A $30,000 web server.

But hey, it was the late 90’s.  They would dump garbage trucks worth of cash on Internet infrastructures, so the high price wasn’t that big of a deal.  Windows was only moderately trusted as a server platform, and Linux was still considered a hobby platform, with little cachet outside of its dedicated fan base.  Solaris ruled.

But things changed.  With the dot-com bust of 2000, people (rightly so) choked at the idea of spending $30,000 on a web server.  Linux had grown exponentially, and was trusted for web and application serving.  Windows had grown to be a strong web platform as well. As a result, you could buy an x86 web server running Linux or Windows for about $2,000 that had roughly the same ability to serve traffic as a $30,000 Sun server.

Load balancing made commodity hardware viable as an Internet platform.
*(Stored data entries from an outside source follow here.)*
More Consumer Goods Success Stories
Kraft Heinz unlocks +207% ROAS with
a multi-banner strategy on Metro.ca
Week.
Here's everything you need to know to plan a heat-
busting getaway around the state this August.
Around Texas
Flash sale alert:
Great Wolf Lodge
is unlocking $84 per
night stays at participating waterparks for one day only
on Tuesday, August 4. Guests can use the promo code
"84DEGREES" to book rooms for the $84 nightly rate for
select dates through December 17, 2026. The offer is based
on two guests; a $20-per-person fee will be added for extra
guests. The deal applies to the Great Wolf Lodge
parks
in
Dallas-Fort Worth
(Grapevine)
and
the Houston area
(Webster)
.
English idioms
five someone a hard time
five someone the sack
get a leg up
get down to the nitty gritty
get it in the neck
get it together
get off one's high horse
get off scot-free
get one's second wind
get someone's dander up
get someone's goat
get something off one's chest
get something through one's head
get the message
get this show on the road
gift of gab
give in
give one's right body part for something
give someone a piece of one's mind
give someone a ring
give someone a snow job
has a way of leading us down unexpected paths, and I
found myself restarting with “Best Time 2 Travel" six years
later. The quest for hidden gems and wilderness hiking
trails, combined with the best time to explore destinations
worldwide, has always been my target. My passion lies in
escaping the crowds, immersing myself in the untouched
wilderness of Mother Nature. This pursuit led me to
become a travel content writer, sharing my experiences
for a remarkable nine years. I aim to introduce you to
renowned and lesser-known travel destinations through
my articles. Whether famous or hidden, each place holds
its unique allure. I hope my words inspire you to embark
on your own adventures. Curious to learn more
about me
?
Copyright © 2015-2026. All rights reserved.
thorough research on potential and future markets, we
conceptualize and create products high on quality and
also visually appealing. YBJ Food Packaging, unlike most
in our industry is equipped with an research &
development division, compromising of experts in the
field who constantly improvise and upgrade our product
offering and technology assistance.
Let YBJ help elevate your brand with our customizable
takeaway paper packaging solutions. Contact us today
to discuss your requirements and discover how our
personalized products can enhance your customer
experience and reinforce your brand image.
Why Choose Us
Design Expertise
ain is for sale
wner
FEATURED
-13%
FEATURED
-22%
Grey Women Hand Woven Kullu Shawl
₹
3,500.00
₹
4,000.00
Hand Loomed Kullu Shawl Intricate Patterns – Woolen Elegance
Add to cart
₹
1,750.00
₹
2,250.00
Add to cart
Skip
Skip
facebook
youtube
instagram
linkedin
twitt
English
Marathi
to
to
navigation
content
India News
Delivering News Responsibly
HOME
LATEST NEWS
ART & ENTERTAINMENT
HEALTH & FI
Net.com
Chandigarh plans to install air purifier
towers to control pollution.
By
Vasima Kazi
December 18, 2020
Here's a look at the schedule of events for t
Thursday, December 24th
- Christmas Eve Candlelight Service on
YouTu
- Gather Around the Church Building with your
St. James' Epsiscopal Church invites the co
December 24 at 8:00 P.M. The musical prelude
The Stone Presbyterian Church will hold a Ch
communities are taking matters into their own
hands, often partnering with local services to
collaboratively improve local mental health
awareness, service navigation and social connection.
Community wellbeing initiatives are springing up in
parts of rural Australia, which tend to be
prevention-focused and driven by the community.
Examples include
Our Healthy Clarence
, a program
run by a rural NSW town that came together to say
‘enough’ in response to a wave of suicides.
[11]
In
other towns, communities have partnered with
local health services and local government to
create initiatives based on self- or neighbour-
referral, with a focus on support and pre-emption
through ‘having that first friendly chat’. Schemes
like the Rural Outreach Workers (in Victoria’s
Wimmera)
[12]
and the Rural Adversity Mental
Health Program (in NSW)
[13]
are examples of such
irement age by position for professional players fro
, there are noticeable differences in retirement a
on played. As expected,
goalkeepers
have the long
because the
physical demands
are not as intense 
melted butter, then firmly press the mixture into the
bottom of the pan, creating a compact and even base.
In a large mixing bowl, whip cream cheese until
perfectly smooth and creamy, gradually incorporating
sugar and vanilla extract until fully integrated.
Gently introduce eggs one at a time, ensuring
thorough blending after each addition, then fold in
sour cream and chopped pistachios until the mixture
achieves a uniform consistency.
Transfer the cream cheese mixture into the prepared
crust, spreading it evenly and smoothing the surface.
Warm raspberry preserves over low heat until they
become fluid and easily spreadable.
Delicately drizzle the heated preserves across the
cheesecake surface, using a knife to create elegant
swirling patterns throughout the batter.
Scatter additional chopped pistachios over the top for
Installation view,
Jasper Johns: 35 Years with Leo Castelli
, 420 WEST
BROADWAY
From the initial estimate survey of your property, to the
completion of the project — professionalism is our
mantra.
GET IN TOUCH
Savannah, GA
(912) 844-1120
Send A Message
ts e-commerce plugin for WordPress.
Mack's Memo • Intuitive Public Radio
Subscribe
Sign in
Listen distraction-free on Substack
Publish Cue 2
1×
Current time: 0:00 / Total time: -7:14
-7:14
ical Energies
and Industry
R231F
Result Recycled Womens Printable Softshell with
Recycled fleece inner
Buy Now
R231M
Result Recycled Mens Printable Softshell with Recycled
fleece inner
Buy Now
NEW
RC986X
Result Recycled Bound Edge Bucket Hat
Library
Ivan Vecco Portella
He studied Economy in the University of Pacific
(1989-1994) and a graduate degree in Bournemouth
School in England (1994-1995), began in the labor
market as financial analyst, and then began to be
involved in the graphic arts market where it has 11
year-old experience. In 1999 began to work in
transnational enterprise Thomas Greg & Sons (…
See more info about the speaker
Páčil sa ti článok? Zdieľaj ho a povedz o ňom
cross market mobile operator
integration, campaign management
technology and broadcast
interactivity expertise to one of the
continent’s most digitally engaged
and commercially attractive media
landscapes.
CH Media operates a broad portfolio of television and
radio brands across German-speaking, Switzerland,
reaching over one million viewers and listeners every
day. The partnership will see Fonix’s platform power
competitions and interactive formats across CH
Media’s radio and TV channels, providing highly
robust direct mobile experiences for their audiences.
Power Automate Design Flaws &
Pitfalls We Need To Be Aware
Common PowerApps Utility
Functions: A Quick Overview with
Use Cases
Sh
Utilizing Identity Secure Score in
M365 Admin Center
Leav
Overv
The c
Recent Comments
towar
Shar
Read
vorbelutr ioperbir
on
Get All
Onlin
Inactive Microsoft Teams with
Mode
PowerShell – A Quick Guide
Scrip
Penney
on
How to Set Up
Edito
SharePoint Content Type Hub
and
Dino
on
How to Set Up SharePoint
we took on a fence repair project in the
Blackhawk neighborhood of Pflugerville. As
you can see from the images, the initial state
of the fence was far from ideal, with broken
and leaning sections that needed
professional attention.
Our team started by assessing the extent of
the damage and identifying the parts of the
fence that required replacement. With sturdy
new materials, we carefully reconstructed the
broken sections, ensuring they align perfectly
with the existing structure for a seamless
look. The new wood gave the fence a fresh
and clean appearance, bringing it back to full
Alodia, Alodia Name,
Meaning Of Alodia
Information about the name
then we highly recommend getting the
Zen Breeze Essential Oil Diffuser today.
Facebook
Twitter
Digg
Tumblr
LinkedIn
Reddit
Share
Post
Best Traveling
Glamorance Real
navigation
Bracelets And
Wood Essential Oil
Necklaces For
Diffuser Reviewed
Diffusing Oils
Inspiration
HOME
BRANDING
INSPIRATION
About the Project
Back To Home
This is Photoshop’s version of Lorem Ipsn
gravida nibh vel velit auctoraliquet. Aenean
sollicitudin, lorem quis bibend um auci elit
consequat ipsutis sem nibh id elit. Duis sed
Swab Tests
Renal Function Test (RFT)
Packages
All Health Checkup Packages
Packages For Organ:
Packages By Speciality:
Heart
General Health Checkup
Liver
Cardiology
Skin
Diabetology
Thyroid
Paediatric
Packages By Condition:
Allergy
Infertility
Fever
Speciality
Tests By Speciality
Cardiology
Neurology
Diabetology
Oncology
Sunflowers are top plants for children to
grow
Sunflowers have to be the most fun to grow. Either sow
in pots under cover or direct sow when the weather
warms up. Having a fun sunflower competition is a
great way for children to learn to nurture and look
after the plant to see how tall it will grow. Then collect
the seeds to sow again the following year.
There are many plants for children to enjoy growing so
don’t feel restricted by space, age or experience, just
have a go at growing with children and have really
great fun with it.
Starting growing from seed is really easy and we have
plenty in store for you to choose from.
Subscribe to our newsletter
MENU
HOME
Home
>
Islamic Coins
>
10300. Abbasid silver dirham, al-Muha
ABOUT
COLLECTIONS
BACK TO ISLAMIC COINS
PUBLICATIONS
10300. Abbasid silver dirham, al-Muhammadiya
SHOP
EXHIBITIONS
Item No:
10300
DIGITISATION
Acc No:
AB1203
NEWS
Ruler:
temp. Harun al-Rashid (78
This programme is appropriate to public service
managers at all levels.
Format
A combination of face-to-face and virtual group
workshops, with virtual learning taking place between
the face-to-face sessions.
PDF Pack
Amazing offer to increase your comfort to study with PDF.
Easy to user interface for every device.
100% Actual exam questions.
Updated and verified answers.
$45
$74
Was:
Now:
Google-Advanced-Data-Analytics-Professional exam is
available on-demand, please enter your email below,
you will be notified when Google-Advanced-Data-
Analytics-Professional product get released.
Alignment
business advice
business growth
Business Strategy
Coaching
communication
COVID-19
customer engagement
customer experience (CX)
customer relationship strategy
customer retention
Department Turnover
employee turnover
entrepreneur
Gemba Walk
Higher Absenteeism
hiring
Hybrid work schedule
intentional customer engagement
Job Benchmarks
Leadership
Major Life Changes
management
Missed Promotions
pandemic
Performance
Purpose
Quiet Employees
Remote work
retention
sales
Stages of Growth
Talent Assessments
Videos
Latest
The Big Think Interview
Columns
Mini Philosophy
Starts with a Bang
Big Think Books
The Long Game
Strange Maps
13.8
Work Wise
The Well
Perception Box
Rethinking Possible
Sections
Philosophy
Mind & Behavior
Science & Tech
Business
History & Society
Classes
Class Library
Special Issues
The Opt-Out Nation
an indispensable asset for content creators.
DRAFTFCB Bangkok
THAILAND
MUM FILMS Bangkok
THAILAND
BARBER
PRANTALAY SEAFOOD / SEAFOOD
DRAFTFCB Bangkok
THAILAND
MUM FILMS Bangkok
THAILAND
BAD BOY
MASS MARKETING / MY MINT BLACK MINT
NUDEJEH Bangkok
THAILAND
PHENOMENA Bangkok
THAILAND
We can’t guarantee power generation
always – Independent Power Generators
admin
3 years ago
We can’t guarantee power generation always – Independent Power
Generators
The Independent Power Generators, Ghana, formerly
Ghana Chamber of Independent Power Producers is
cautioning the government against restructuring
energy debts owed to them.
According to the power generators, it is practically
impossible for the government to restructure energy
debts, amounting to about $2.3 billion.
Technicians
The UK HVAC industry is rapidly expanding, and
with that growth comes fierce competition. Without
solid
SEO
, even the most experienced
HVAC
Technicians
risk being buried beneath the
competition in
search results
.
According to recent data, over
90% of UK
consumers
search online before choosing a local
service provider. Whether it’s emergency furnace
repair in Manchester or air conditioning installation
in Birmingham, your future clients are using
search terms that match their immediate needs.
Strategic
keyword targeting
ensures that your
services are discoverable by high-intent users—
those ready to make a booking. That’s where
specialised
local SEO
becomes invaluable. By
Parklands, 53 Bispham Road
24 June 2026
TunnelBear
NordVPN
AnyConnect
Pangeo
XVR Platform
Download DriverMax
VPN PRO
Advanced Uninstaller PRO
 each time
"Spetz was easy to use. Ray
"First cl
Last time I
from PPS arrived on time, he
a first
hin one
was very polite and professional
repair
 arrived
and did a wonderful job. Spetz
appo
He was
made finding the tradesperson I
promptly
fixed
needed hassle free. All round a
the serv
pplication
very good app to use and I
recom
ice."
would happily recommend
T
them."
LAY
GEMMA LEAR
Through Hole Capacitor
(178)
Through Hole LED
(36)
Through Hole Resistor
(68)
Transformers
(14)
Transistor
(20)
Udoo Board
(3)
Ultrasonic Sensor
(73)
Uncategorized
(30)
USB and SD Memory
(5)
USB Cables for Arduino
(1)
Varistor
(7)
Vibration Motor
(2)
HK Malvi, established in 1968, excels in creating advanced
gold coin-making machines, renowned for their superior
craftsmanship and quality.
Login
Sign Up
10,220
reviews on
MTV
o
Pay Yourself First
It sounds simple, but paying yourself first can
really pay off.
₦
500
It didn’t matter much what processing power a web server had, you just threw more behind a load balancer until you had the capacity you needed.   Scaling horizontally was much less expensive than vertically.

Linux exploded in the server realm and Windows grew stronger, all at the cost of Sun.  It still made sense to run your database on vertically scalable Sun servers, but the web and middleware markets were lost to Sun forever.

For too long Sun refused to acknowledge that $30,000 was too much to charge for a web server.  They even dropped Solaris support for x86.  They’ve taken a number of positive steps, such as offering x86 servers in addition to SPARC, and fully supporting Solaris on x86 and even open sourcing Solaris with Open Solaris.  But it seems to be too late.

I was recently at a tier 1 hosting data center, and the racks are full of servers from HP and Dell.  10 years ago, tier 1 data centers where so full of Sun equipment, that all you could see was purple and gray.